Your instructions —
In the listing below, find each line that holds "Everything" and list it.

[Opening Given records section]

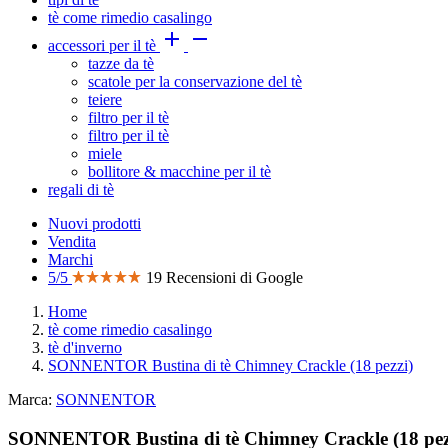
tè come rimedio casalingo


accessori per il tè
tazze da tè
scatole per la conservazione del tè
teiere
filtro per il tè
filtro per il tè
miele
bollitore & macchine per il tè
regali di tè
Nuovi prodotti
Vendita
Marchi
5/5
19 Recensioni di Google
Home
tè come rimedio casalingo
tè d'inverno
SONNENTOR Bustina di tè Chimney Crackle (18 pezzi)
Marca:
SONNENTOR
SONNENTOR Bustina di tè Chimney Crackle (18 pez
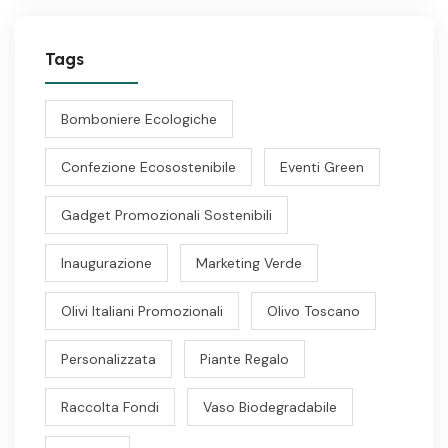
Tags
Bomboniere Ecologiche
Confezione Ecosostenibile
Eventi Green
Gadget Promozionali Sostenibili
Inaugurazione
Marketing Verde
Olivi Italiani Promozionali
Olivo Toscano
Personalizzata
Piante Regalo
Raccolta Fondi
Vaso Biodegradabile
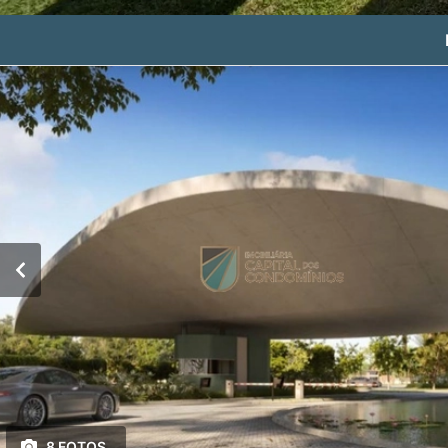
8 FOTOS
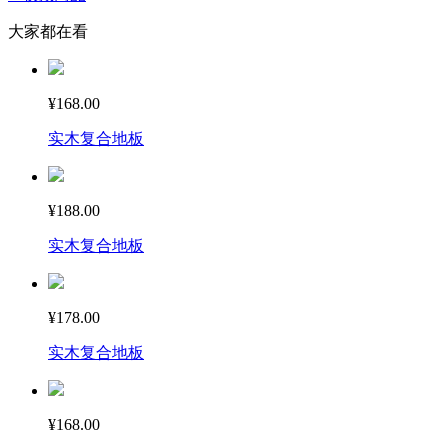
大家都在看
¥168.00
实木复合地板
¥188.00
实木复合地板
¥178.00
实木复合地板
¥168.00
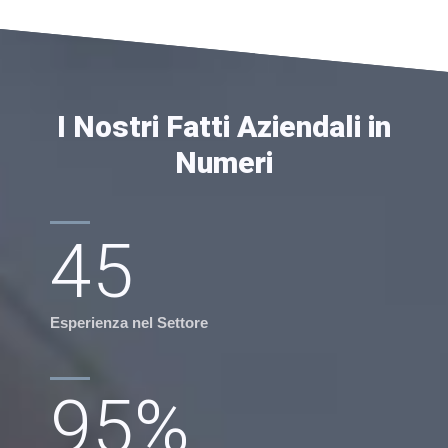
I Nostri Fatti Aziendali in
Numeri
45
Esperienza nel Settore
95
%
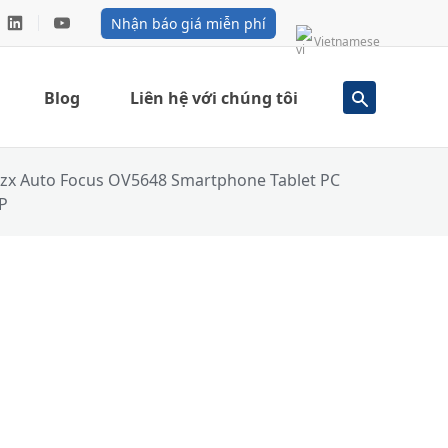
Nhận báo giá miễn phí
Vietnamese
Blog
Liên hệ với chúng tôi
zx Auto Focus OV5648 Smartphone Tablet PC
P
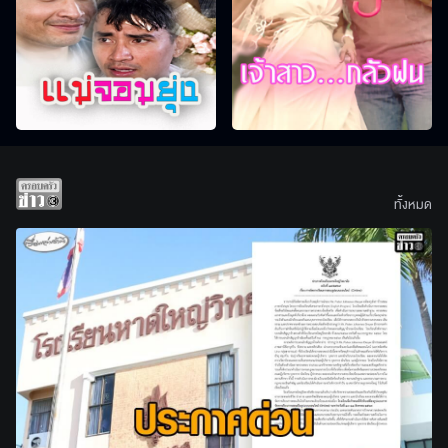
ทั้งหมด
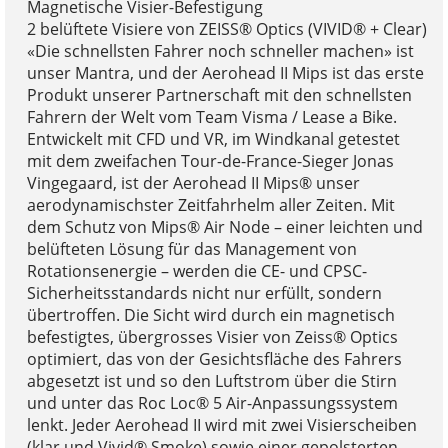
Magnetische Visier-Befestigung
2 belüftete Visiere von ZEISS® Optics (VIVID® + Clear)
«Die schnellsten Fahrer noch schneller machen» ist
unser Mantra, und der Aerohead II Mips ist das erste
Produkt unserer Partnerschaft mit den schnellsten
Fahrern der Welt vom Team Visma / Lease a Bike.
Entwickelt mit CFD und VR, im Windkanal getestet
mit dem zweifachen Tour-de-France-Sieger Jonas
Vingegaard, ist der Aerohead II Mips® unser
aerodynamischster Zeitfahrhelm aller Zeiten. Mit
dem Schutz von Mips® Air Node – einer leichten und
belüfteten Lösung für das Management von
Rotationsenergie – werden die CE- und CPSC-
Sicherheitsstandards nicht nur erfüllt, sondern
übertroffen. Die Sicht wird durch ein magnetisch
befestigtes, übergrosses Visier von Zeiss® Optics
optimiert, das von der Gesichtsfläche des Fahrers
abgesetzt ist und so den Luftstrom über die Stirn
und unter das Roc Loc® 5 Air-Anpassungssystem
lenkt. Jeder Aerohead II wird mit zwei Visierscheiben
(klar und Vivid® Smoke) sowie einer gepolsterten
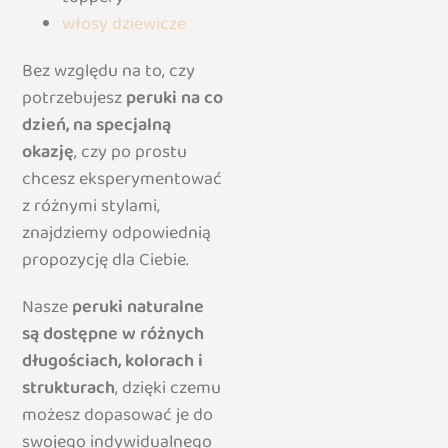
włosy dziewicze
Bez względu na to, czy
potrzebujesz
peruki na co
dzień, na specjalną
okazję
, czy po prostu
chcesz eksperymentować
z różnymi stylami,
znajdziemy odpowiednią
propozycję dla Ciebie.
Nasze
peruki naturalne
są dostępne w różnych
długościach, kolorach i
strukturach
, dzięki czemu
możesz dopasować je do
swojego indywidualnego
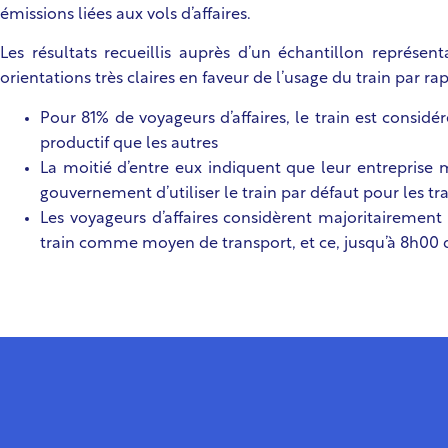
émissions liées aux vols d’affaires.
Les résultats recueillis auprès d’un échantillon représe
orientations très claires en faveur de l’usage du train par r
Pour 81% de voyageurs d’affaires, le train est cons
productif que les autres
La moitié d’entre eux indiquent que leur entrepris
gouvernement d’utiliser le train par défaut pour les tr
Les voyageurs d’affaires considèrent majoritairement 
train comme moyen de transport, et ce, jusqu’à 8h00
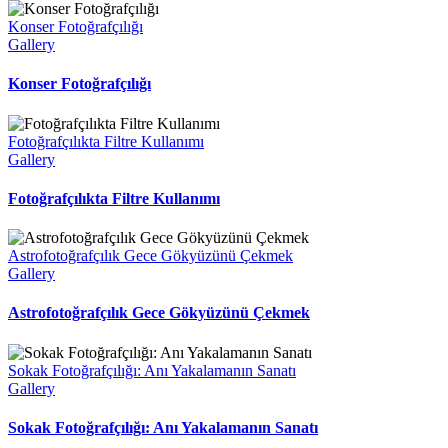
Konser Fotoğrafçılığı
Gallery
Konser Fotoğrafçılığı
Fotoğrafçılıkta Filtre Kullanımı
Gallery
Fotoğrafçılıkta Filtre Kullanımı
Astrofotoğrafçılık Gece Gökyüzünü Çekmek
Gallery
Astrofotoğrafçılık Gece Gökyüzünü Çekmek
Sokak Fotoğrafçılığı: Anı Yakalamanın Sanatı
Gallery
Sokak Fotoğrafçılığı: Anı Yakalamanın Sanatı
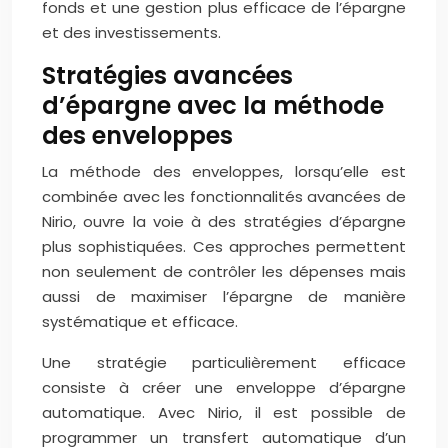
fonds et une gestion plus efficace de l’épargne
et des investissements.
Stratégies avancées
d’épargne avec la méthode
des enveloppes
La méthode des enveloppes, lorsqu’elle est
combinée avec les fonctionnalités avancées de
Nirio, ouvre la voie à des stratégies d’épargne
plus sophistiquées. Ces approches permettent
non seulement de contrôler les dépenses mais
aussi de maximiser l’épargne de manière
systématique et efficace.
Une stratégie particulièrement efficace
consiste à créer une enveloppe d’épargne
automatique. Avec Nirio, il est possible de
programmer un transfert automatique d’un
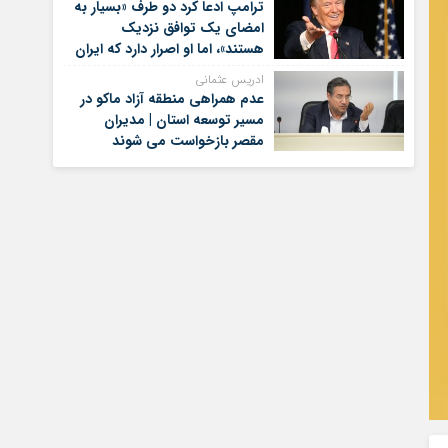
ترامپ ادعا کرد دو طرف «بسیار به
امضای یک توافق نزدیک
هستند»، اما او اصرار دارد که ایران
برای کنار گذاشتن برنامه‌های
ادریس عثمانی
هسته‌ای خود گام‌های بیشتری
عدم همراهی منطقه آزاد ماکو در
بردارد
مسیر توسعه استان | مدیران
مقصر بازخواست می شوند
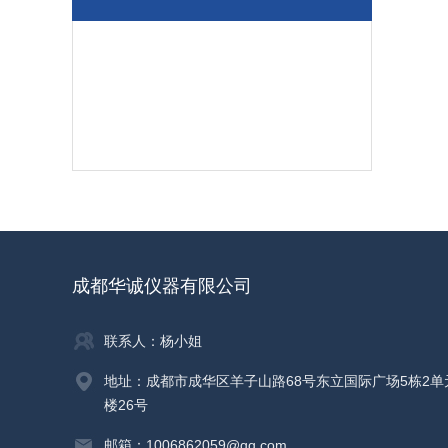
成都华诚仪器有限公司
联系人：杨小姐
地址：成都市成华区羊子山路68号东立国际广场5栋2单
楼26号
邮箱：1006862059@qq.com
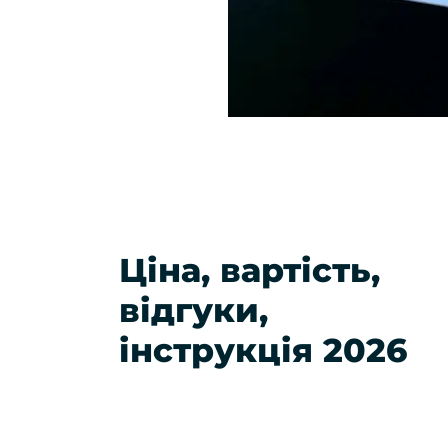
Ціна, вартість,
відгуки,
інструкція 2026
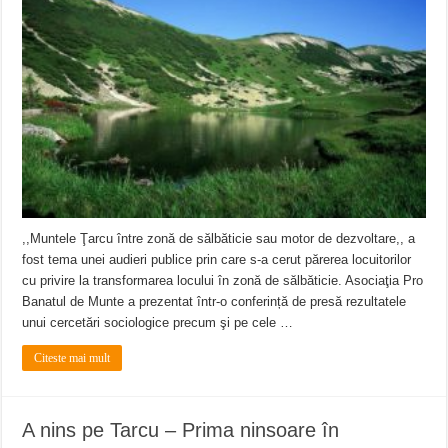
,,Muntele Ţarcu între zonă de sălbăticie sau motor de dezvoltare,, a
fost tema unei audieri publice prin care s-a cerut părerea locuitorilor
cu privire la transformarea locului în zonă de sălbăticie. Asociaţia Pro
Banatul de Munte a prezentat într-o conferință de presă rezultatele
unui cercetări sociologice precum şi pe cele …
Citeste mai mult
A nins pe Tarcu – Prima ninsoare în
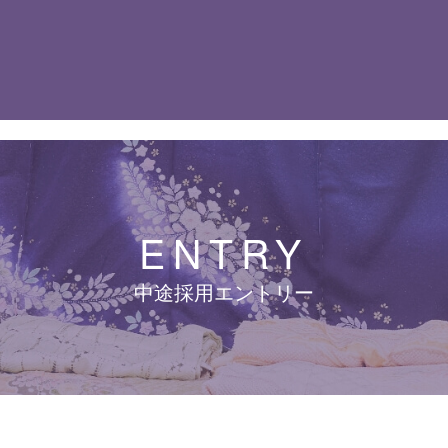
ENTRY
中途採用エントリー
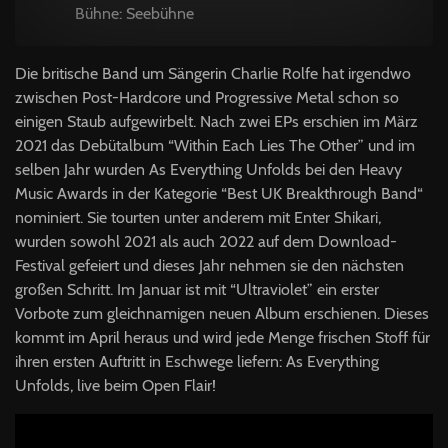
Bühne: Seebühne
Die britische Band um Sängerin Charlie Rolfe hat irgendwo
zwischen Post-Hardcore und Progressive Metal schon so
einigen Staub aufgewirbelt. Nach zwei EPs erschien im März
2021 das Debütalbum “Within Each Lies The Other” und im
selben Jahr wurden As Everything Unfolds bei den Heavy
Music Awards in der Kategorie “Best UK Breakthrough Band“
nominiert. Sie tourten unter anderem mit Enter Shikari,
wurden sowohl 2021 als auch 2022 auf dem Download-
Festival gefeiert und dieses Jahr nehmen sie den nächsten
großen Schritt. Im Januar ist mit “Ultraviolet” ein erster
Vorbote zum gleichnamigen neuen Album erschienen. Dieses
kommt im April heraus und wird jede Menge frischen Stoff für
ihren ersten Auftritt in Eschwege liefern: As Everything
Unfolds, live beim Open Flair!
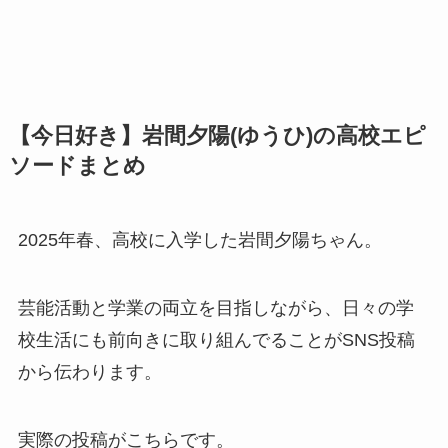
【今日好き】岩間夕陽(ゆうひ)の高校エピ
ソードまとめ
2025年春、高校に入学した岩間夕陽ちゃん。
芸能活動と学業の両立を目指しながら、日々の学
校生活にも前向きに取り組んでることがSNS投稿
から伝わります。
実際の投稿がこちらです。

[Closing Given records section]

Answer to this task —
selben Jahr wurden As Everything Unfolds bei den Heavy
ihren ersten Auftritt in Eschwege liefern: As Everything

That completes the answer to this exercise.